▶ [DIRECTIONS]:
Which lines of the records contain the word "Fotolizenz"? Copy each one.

--- GIVEN RECORDS ---

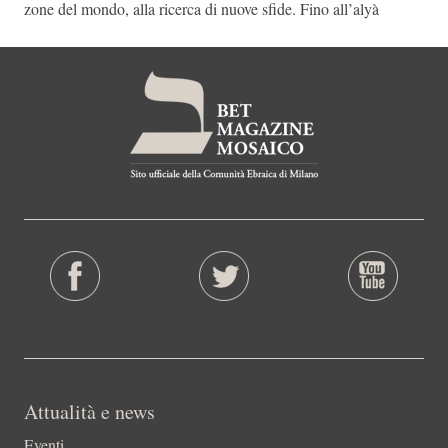
zone del mondo, alla ricerca di nuove sfide. Fino all’alyà
Attualità e news
Eventi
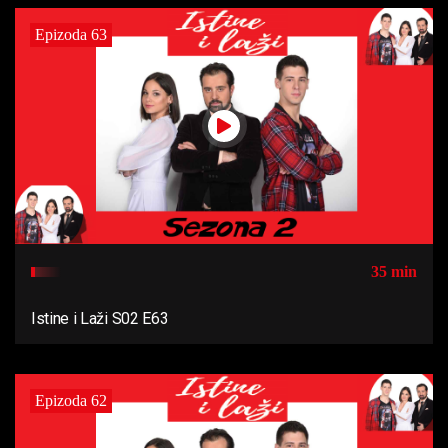
Epizoda 63
35 min
Istine i Laži S02 E63
Epizoda 62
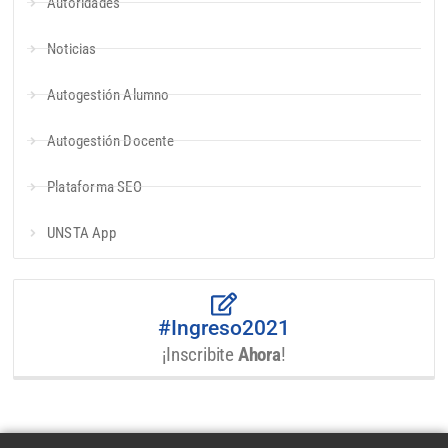
Autoridades
Noticias
Autogestión Alumno
Autogestión Docente
Plataforma SEO
UNSTA App
#Ingreso2021
¡Inscribite
Ahora
!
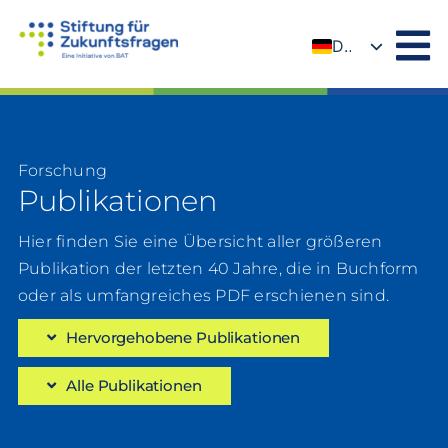
Zum
Inhalt
DE
springen
EN
Forschung
Publikationen
Hier finden Sie eine Übersicht aller größeren
Publikation der letzten 40 Jahre, die in Buchform
oder als umfangreiches PDF erschienen sind.
Hervorgehobene Publikationen
Alle Publikationen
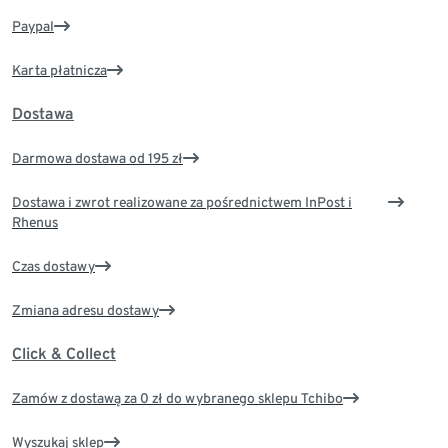
Paypal
Karta płatnicza
Dostawa
Darmowa dostawa od 195 zł
Dostawa i zwrot realizowane za pośrednictwem InPost i
Rhenus
Czas dostawy
Zmiana adresu dostawy
Click & Collect
Zamów z dostawą za 0 zł do wybranego sklepu Tchibo
Wyszukaj sklep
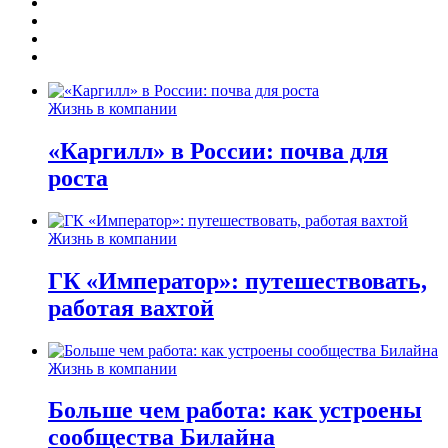
Жизнь в компании
«Каргилл» в России: почва для
роста
Жизнь в компании
ГК «Император»: путешествовать,
работая вахтой
Жизнь в компании
Больше чем работа: как устроены
сообщества Билайна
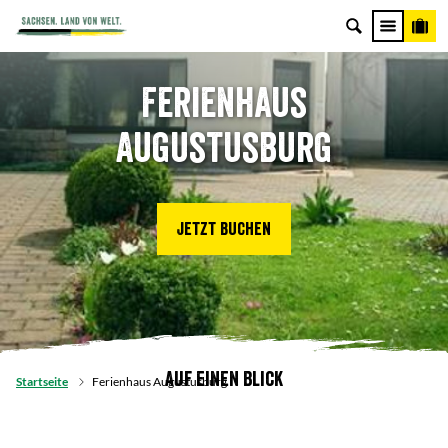
Ferienhaus
Augustusburg
Jetzt buchen
Auf einen Blick
Startseite
Ferienhaus Augustusburg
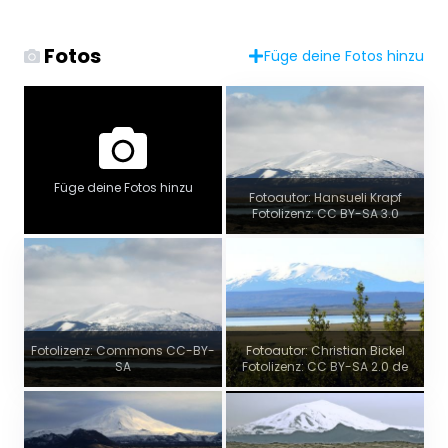
Fotos
Füge deine Fotos hinzu
Füge deine Fotos hinzu
Fotoautor: Hansueli Krapf
Fotolizenz: CC BY-SA 3.0
Fotolizenz: Commons CC-BY-
Fotoautor: Christian Bickel
SA
Fotolizenz: CC BY-SA 2.0 de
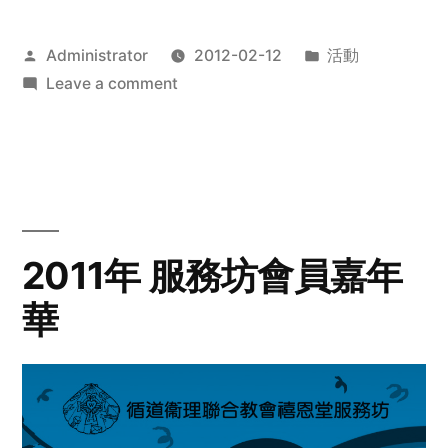
Posted
Posted
Administrator
2012-02-12
活動
by
on
in
Leave a comment
2012
步
行
籌
款
愛
2011年 服務坊會員嘉年
心
華
齊
展
步
關
懷
與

---

▶ [ANSWER SPACE]:
Fotolizenz: CC BY-SA 3.0
Fotolizenz: Commons CC-BY-
Fotolizenz: CC BY-SA 2.0 de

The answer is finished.